§ **What the task asks**
Count only the lines of the records that hold "للحصول", then give the number without any other words.

§ **Data shown**
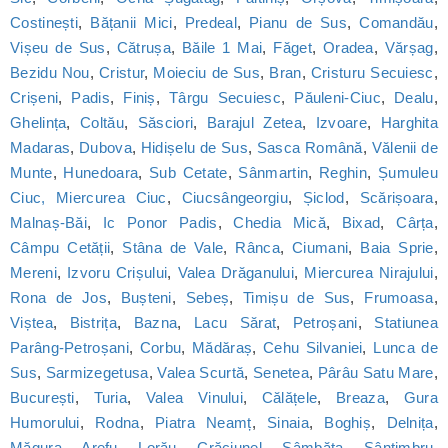
Costinești
,
Bățanii Mici
,
Predeal
,
Pianu de Sus
,
Comandău
,
Vișeu de Sus
,
Cătrușa
,
Băile 1 Mai
,
Făget
,
Oradea
,
Vărșag
,
Bezidu Nou
,
Cristur
,
Moieciu de Sus
,
Bran
,
Cristuru Secuiesc
,
Crișeni
,
Padis
,
Finiș
,
Târgu Secuiesc
,
Păuleni-Ciuc
,
Dealu
,
Ghelința
,
Coltău
,
Săsciori
,
Barajul Zetea
,
Izvoare
,
Harghita
Madaras
,
Dubova
,
Hidișelu de Sus
,
Sasca Română
,
Vălenii de
Munte
,
Hunedoara
,
Sub Cetate
,
Sânmartin
,
Reghin
,
Șumuleu
Ciuc, Miercurea Ciuc
,
Ciucsângeorgiu
,
Șiclod
,
Scărișoara
,
Malnaș-Băi
,
Ic Ponor Padis
,
Chedia Mică
,
Bixad
,
Cârța
,
Câmpu Cetății
,
Stâna de Vale
,
Rânca
,
Ciumani
,
Baia Sprie
,
Mereni
,
Izvoru Crișului
,
Valea Drăganului
,
Miercurea Nirajului
,
Rona de Jos
,
Bușteni
,
Sebeș
,
Timișu de Sus
,
Frumoasa
,
Viștea
,
Bistrița
,
Bazna
,
Lacu Sărat
,
Petroșani
,
Statiunea
Parâng-Petroșani
,
Corbu
,
Mădăraș
,
Cehu Silvaniei
,
Lunca de
Sus
,
Sarmizegetusa
,
Valea Scurtă
,
Senetea
,
Pârâu Satu Mare
,
București
,
Turia
,
Valea Vinului
,
Călățele
,
Breaza
,
Gura
Humorului
,
Rodna
,
Piatra Neamț
,
Sinaia
,
Boghiș
,
Delnița
,
Măgura
,
Arefu
,
Lorău
,
Crăciunel
,
Sâmbăta
,
Sântimbru
,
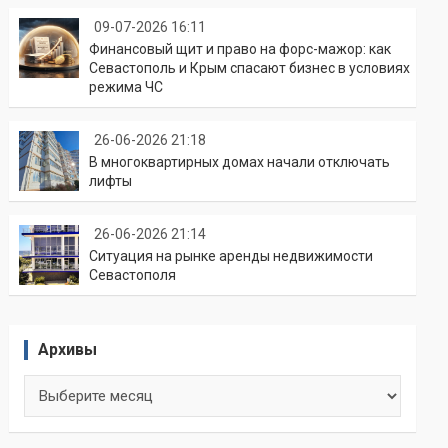
09-07-2026 16:11
Финансовый щит и право на форс-мажор: как
Севастополь и Крым спасают бизнес в условиях
режима ЧС
26-06-2026 21:18
В многоквартирных домах начали отключать
лифты
26-06-2026 21:14
Ситуация на рынке аренды недвижимости
Севастополя
Архивы
Архивы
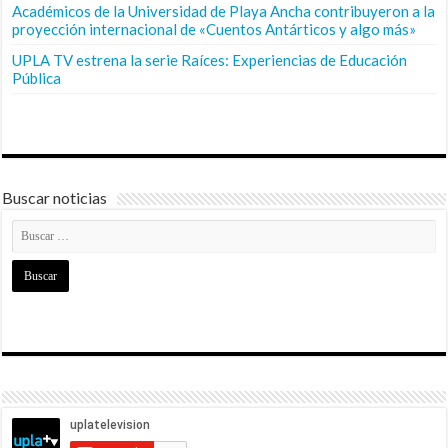
Académicos de la Universidad de Playa Ancha contribuyeron a la
proyección internacional de «Cuentos Antárticos y algo más»
UPLA TV estrena la serie Raíces: Experiencias de Educación
Pública
Buscar noticias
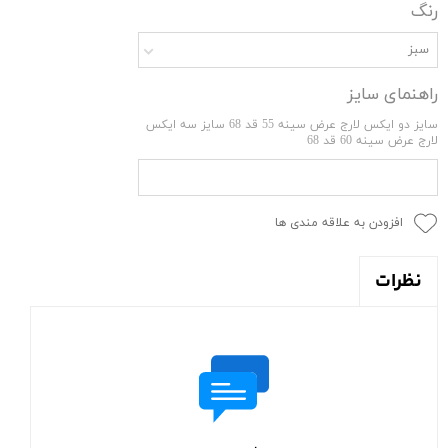
رنگ
سبز
راهنمای سایز
سایز دو ایکس لارج عرض سینه 55 قد 68 سایز سه ایکس
لارج عرض سینه 60 قد 68
افزودن به علاقه مندی ها
نظرات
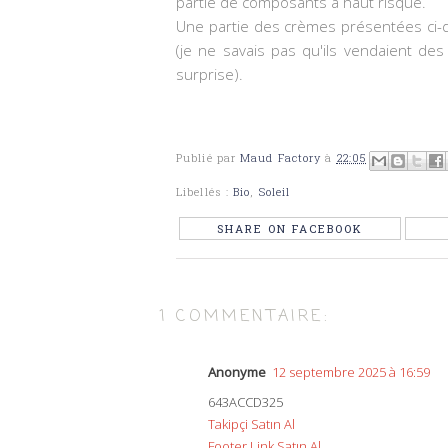
partie de composants à haut risque.
Une partie des crèmes présentées ci-d
(je ne savais pas qu'ils vendaient de
surprise).
Publié par
Maud Factory
à
22:05
Libellés :
Bio
,
Soleil
SHARE ON FACEBOOK
1 COMMENTAIRE:
Anonyme
12 septembre 2025 à 16:59
643ACCD325
Takipçi Satın Al
Footer Link Satın Al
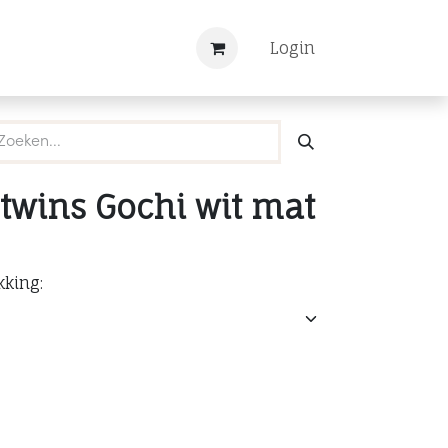
Nieuws
Registreren
Login
twins Gochi wit mat
kking:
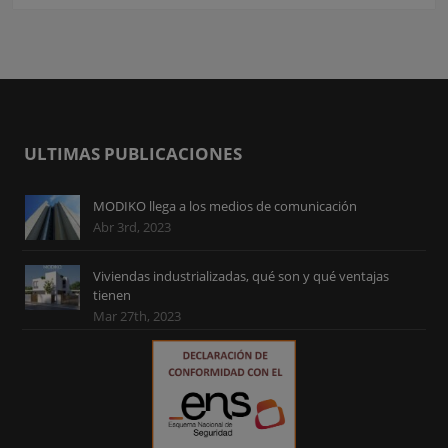
ULTIMAS PUBLICACIONES
MODIKO llega a los medios de comunicación
Abr 3rd, 2023
Viviendas industrializadas, qué son y qué ventajas
tienen
Mar 27th, 2023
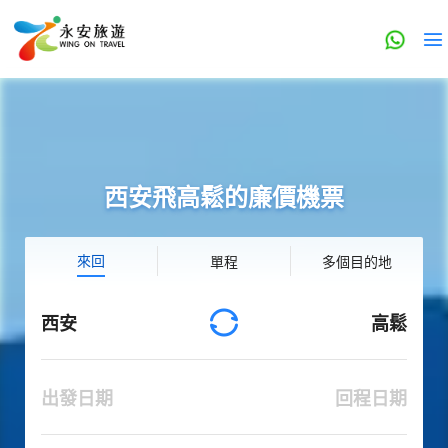
西安飛高鬆的廉價機票
來回
單程
多個目的地
西安
高鬆
出發日期
回程日期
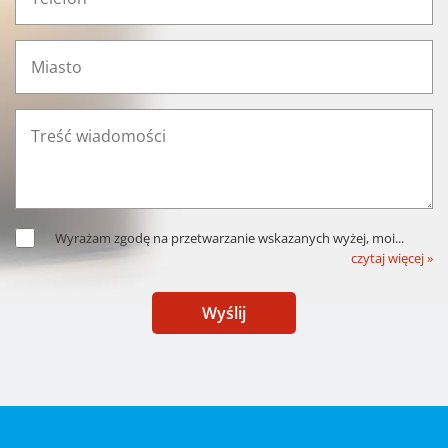
Wyrażam zgodę na przetwarzanie wskazanych wyżej, moi
...
czytaj więcej »
Wyślij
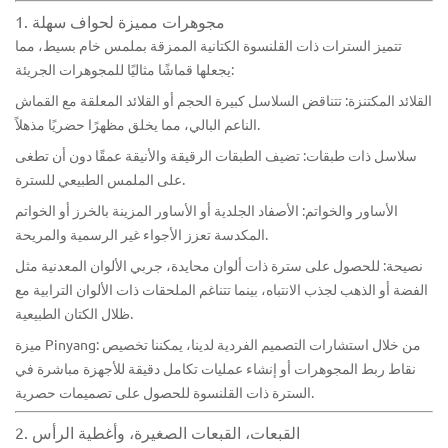
1. مجوهرات مميزة لحواف سهلة
تتميز السترات ذات القلنسوة الكتانية الممزقة بملمس خام بسيط، مما
يجعلها قماشًا مثاليًا للمجوهرات الجريئة:
القلائد المكتنزة: تتناقض السلاسل كبيرة الحجم أو القلائد المعلقة مع القماش
الناعم البالي، مما يخلق مظهرًا حضريًا مذهلاً.
سلاسل ذات طبقات: تضيف الطبقات الرقيقة والأنيقة عمقًا دون أن تطغى
على الملمس الطبيعي للسترة.
الأساور والخواتم: الأصفاد الجلدية أو الأساور المزينة بالخرز أو الخواتم
المكدسة تعزز الأجواء غير الرسمية والمريحة.
نصيحة: للحصول على سترة ذات ألوان محايدة، جربي الألوان المعدنية مثل
الفضة أو الذهب لجذب الانتباه، بينما تتناغم الملحقات ذات الألوان الترابية مع
ظلال الكتان الطبيعية.
ميزة Pinyang: من خلال استشارات التصميم الفردية لدينا، يمكننا تخصيص
نقاط ربط المجوهرات أو إنشاء عمليات تكامل دقيقة للأجهزة مباشرة في
السترة ذات القلنسوة للحصول على تصميمات حصرية.
2. القبعات، القبعات الصغيرة، وأغطية الرأس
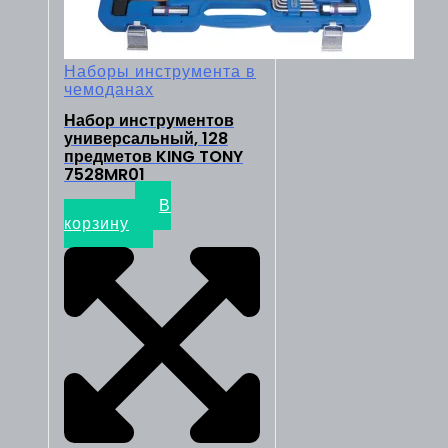
Наборы инструмента в
чемоданах
Набор инструментов
универсальный, 128
предметов KING TONY
7528MR01
40950
₽
В
корзину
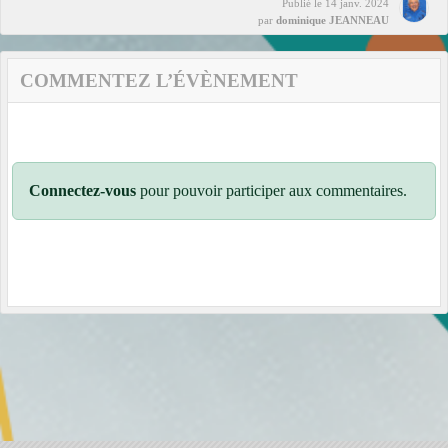
Publié le
14 janv. 2024
par
dominique JEANNEAU
COMMENTEZ L’ÉVÈNEMENT
Connectez-vous
pour pouvoir participer aux commentaires.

§ **Answer for this exercise**
2